Once the old process is gone, a fresh daemon is forked with the current configuration.
winjitsu --reload-daemon
If no PID file exists when you run --reload-daemon, the command exits with an error:
No daemon running.
A stale PID file can be left behind if the daemon crashed or was killed without cleanup. When --reload-daemon finds a PID file but the process no longer exists (a ProcessLookupError on the liveness check), it removes the stale file and exits with No daemon running (stale PID file). — it will not fork a new daemon in that case. Run winjitsu --daemon directly to start fresh.

Runtime files

The daemon creates two files under a versioned runtime directory:
FileDefault path
Unix socket$XDG_RUNTIME_DIR/winjitsu/winjitsu.sock
PID file$XDG_RUNTIME_DIR/winjitsu/winjitsu.pid
$XDG_RUNTIME_DIR defaults to /run/user/<uid> when the environment variable is not set, so on most systems the socket lives at /run/user/1000/winjitsu/winjitsu.sock. The directory is created with parents=True, exist_ok=True on daemon startup, and both files are removed when the daemon exits cleanly. The socket is created with mode 0o600, so only the owning user can connect to it. On startup the daemon also calls clear_cache(), which deletes all rows from the windows table in the SQLite state database. This ensures that stale window positions from a previous session do not affect the first U (restore) call after a reboot or re-login.

Debounce logic

The daemon’s --delay-ms option (default 250 ms, config key [daemon] delay_ms) controls the debounce window. When the daemon receives an action over the socket it does not execute immediately. Instead it:
  1. Cancels any pending timer from a previous action in the burst.
  2. Immediately resolves the superseded action with OK so the old client can unblock.
  3. Schedules the new action to fire after delay_ms milliseconds.
If the window passes without another action arriving, the last action executes. This means rapid key-repeat bursts — common with held modifier combinations — collapse into exactly one animation.
# Start with a tighter debounce window (100 ms) for fast typists
winjitsu --daemon --delay-ms 100

# Increase to 400 ms if key-repeat still causes double-fires
winjitsu --daemon --delay-ms 400

How actions are sent to the daemon

Every winjitsu <ACTION> invocation (e.g., winjitsu N) is a thin client that:
  1. Checks whether $XDG_RUNTIME_DIR/winjitsu/winjitsu.sock exists.
  2. Opens a AF_UNIX / SOCK_STREAM connection to the socket.
  3. Sends ACTION\n (e.g., N\n).
  4. Reads one line back from the daemon and exits.
The daemon responds with one of three prefixes:
ResponseMeaning
OKAction completed successfully.
WARN: <message>Action ran but produced a warning (e.g., no cached state to restore).
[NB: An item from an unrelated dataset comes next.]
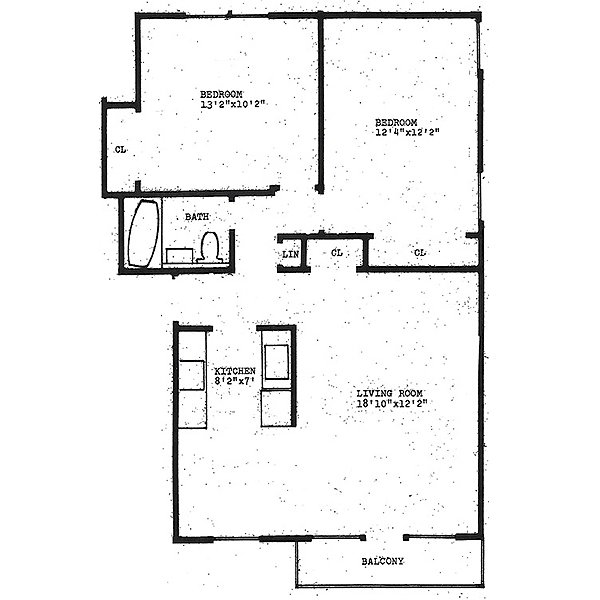 Identify the location of linen closet. This screenshot has height=600, width=600. (293, 247).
Printed to stderr.
ERROR: <message>Action failed. Printed to stderr; client exits 1.

Error handling

If the socket file does not exist at the time winjitsu <ACTION> is called, the client prints the following message to stderr and exits with code 1:
Error: WinJitsu daemon is not running. Start it with: winjitsu --daemon
No connection is attempted and no exception is raised — the missing socket is treated as a clean “daemon not running” signal.